Presentation
Break through seizures of known patient who had seizure episodes. Patient was treated for meningoencephalitis at 2 years.
Patient Data
There is unilateral cortical atrophy of the right cerebral hemisphere with exvacuo dilatation of the ipsilateral lateral ventricle.
Juxta cortical and periventricular T2 and FLAIR hyper intensities are seen in the affected hemisphere.
And also there are left periventricular T2 and FLAIR hyper intensities
No diffusion restriction
No gyral enhancement
No blooming on SWI to suggest calcification
No significant calvarial thickening
MRI images at 2 yr In the initial presentation with meningoencephalitis
There are FLAIR hyper-intensities at the right frontal, parietal and occipital lobes with involvement of both grey and white matter.

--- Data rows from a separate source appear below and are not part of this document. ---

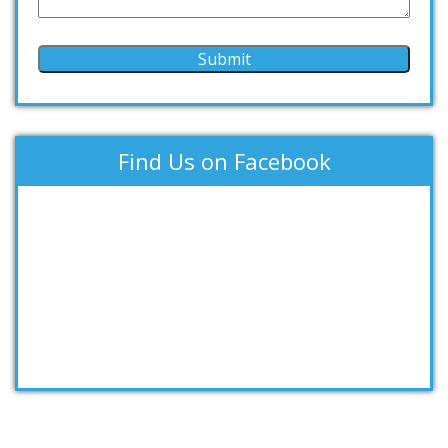
Find Us on Facebook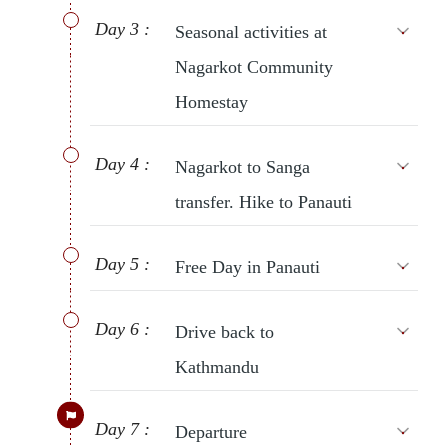
Day 3 :
Seasonal activities at
Nagarkot Community
Homestay
Day 4 :
Nagarkot to Sanga
transfer. Hike to Panauti
Day 5 :
Free Day in Panauti
Day 6 :
Drive back to
Kathmandu
Day 7 :
Departure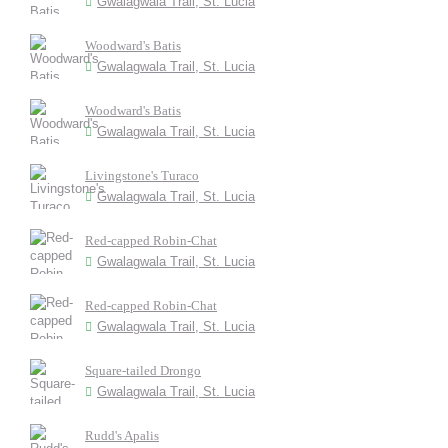
Gwalagwala Trail, St. Lucia
Woodward's Batis
Gwalagwala Trail, St. Lucia
Woodward's Batis
Gwalagwala Trail, St. Lucia
Livingstone's Turaco
Gwalagwala Trail, St. Lucia
Red-capped Robin-Chat
Gwalagwala Trail, St. Lucia
Red-capped Robin-Chat
Gwalagwala Trail, St. Lucia
Square-tailed Drongo
Gwalagwala Trail, St. Lucia
Rudd's Apalis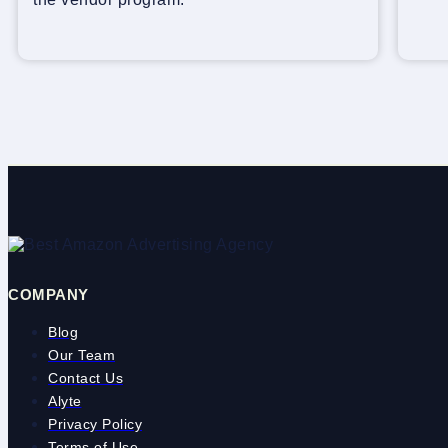
COMPANY
Blog
Our Team
Contact Us
Alyte
Privacy Policy
Terms of Use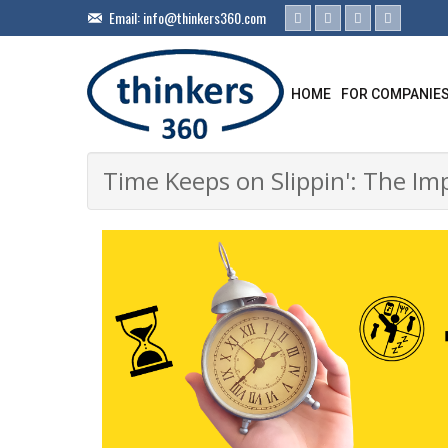
Email:
info@thinkers360.com
HOME
FOR COMPANIE
Time Keeps on Slippin': The Imp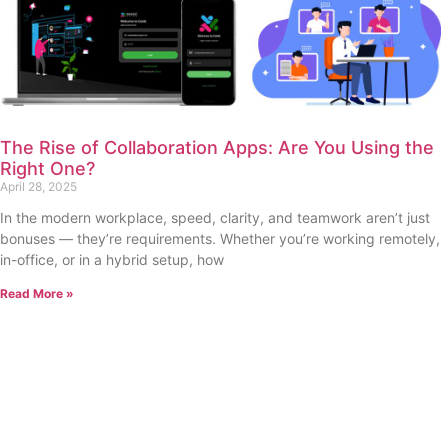
The Rise of Collaboration Apps: Are You Using the
Right One?
April 28, 2025
In the modern workplace, speed, clarity, and teamwork aren’t just
bonuses — they’re requirements. Whether you’re working remotely,
in-office, or in a hybrid setup, how
Read More »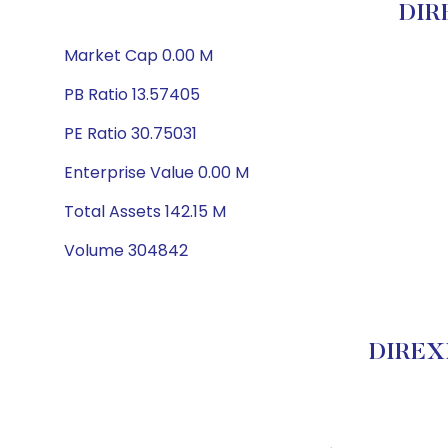
DIR
Market Cap 0.00 M
PB Ratio 13.57405
PE Ratio 30.75031
Enterprise Value 0.00 M
Total Assets 142.15 M
Volume 304842
DIREXI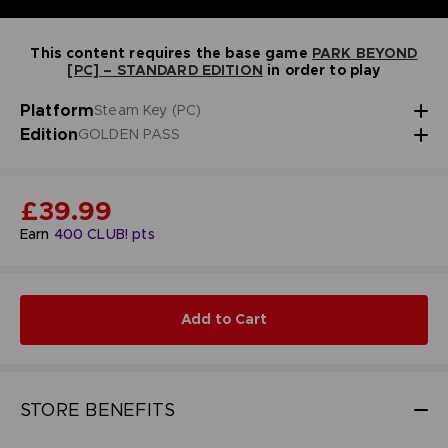
This content requires the base game
PARK BEYOND
[PC] – STANDARD EDITION
in order to play
Platform
Steam Key (PC)
Edition
GOLDEN PASS
£39.99
Earn
400
CLUB! pts
Add to Cart
STORE BENEFITS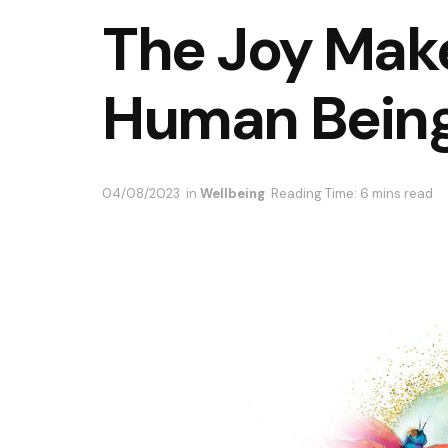
The Joy Make
Human Bein
04/08/2023
in
Wellbeing
Reading Time: 6 mins read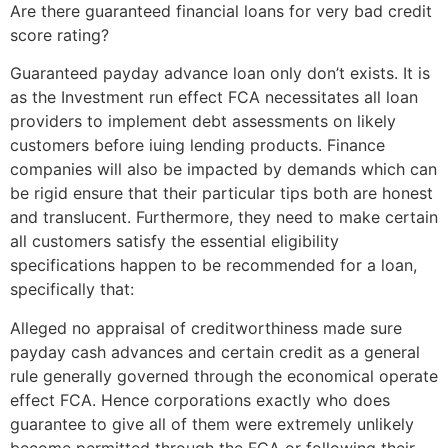
Are there guaranteed financial loans for very bad credit
score rating?
Guaranteed payday advance loan only don’t exists. It is
as the Investment run effect FCA necessitates all loan
providers to implement debt assessments on likely
customers before iuing lending products.
Finance
companies will also be impacted by demands which can
be rigid ensure that their particular tips both are honest
and translucent. Furthermore, they need to make certain
all customers satisfy the essential eligibility
specifications happen to be recommended for a loan,
specifically that:
Alleged no appraisal of creditworthiness made sure
payday cash advances and certain credit as a general
rule generally governed through the economical operate
effect FCA. Hence corporations exactly who does
guarantee to give all of them were extremely unlikely
become permitted through the FCA or following their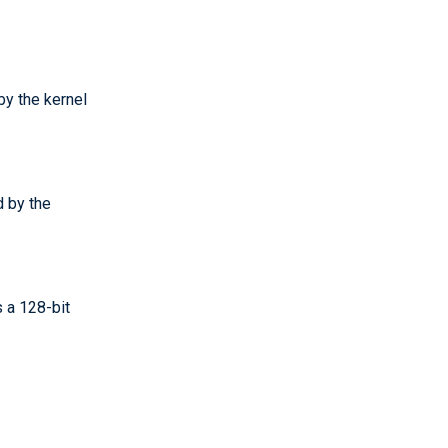
by the kernel
d by the
 a 128-bit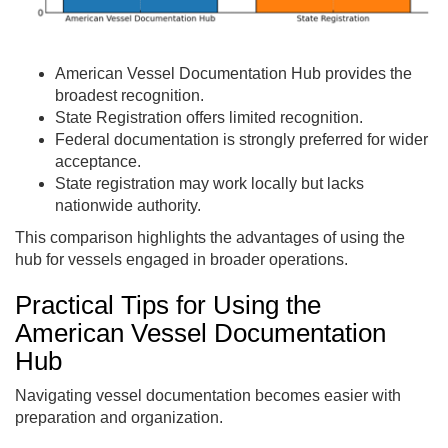
American Vessel Documentation Hub provides the
broadest recognition.
State Registration offers limited recognition.
Federal documentation is strongly preferred for wider
acceptance.
State registration may work locally but lacks
nationwide authority.
This comparison highlights the advantages of using the
hub for vessels engaged in broader operations.
Practical Tips for Using the
American Vessel Documentation
Hub
Navigating vessel documentation becomes easier with
preparation and organization.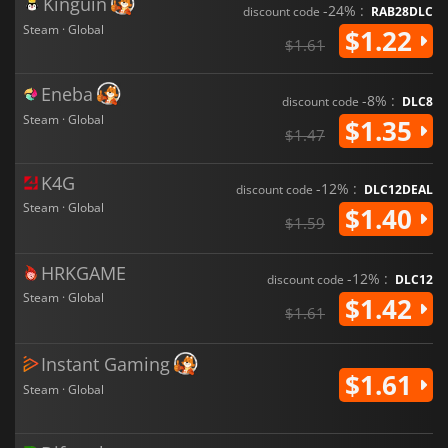
Kinguin
-24% :
discount code
RAB28DLC
Steam · Global
$1.22
$1.61
Eneba
-8% :
discount code
DLC8
Steam · Global
$1.35
$1.47
K4G
-12% :
discount code
DLC12DEAL
Steam · Global
$1.40
$1.59
HRKGAME
-12% :
discount code
DLC12
Steam · Global
$1.42
$1.61
Instant Gaming
$1.61
Steam · Global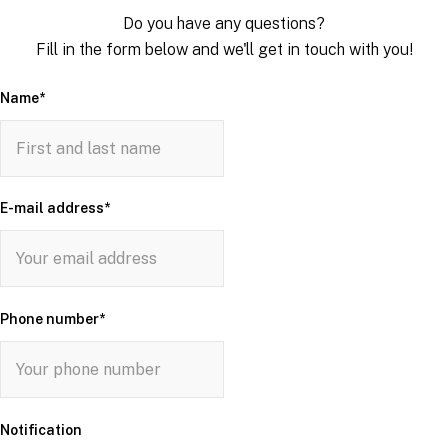
Do you have any questions?
Fill in the form below and we'll get in touch with you!
Name
*
E-mail address
*
Phone number
*
Notification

Changes are not confined to a vascular territory. Diffusion restriction is evident. There is mass effect evidenced by sulcal effacement and compression of right lateral ventricle and mild midline shift to left.
There are FLAIR hyper-intensities in the left periventricular white matter. No diffusion restriction.
MRA is normal.
Case Discussion
Unilateral cortical atrophy, hyper intense areas in the affected hemisphere without gyral enhancement is key feature in this case. And history of meningo-encephalitis , age of the patient supports Rasmussen encephalitis. And these features are compatible with Rasmussen encephalitis(chronic focal encephalitis)
How ever left periventricular T2 and FLAIR hyper intensities are rare finding in Rasmussen encephalitis. And these changes are there in the previous MRI done at 2 years of age. This is probably complications of meningo encephalitis . Because secondary CNS vasculitis is a known complication of meningoencephalitis.
EEG shows sleep background showed asymmetrical and slightly disorganized theca and delta rhythm. Intermittent focal sharp waves were seen in right centro-temporal region. Impression was abnormal background and epileptogenic zone in R/ Centro temporal region.
Main differential diagnosis of this case Dyke-Davidoff-Masson syndrome. However in this patient there is no significant calvarial thickening, dilatation of mastoid air cells or elevation of petrous ridge to support Dyke-Davidoff-Masson syndrome.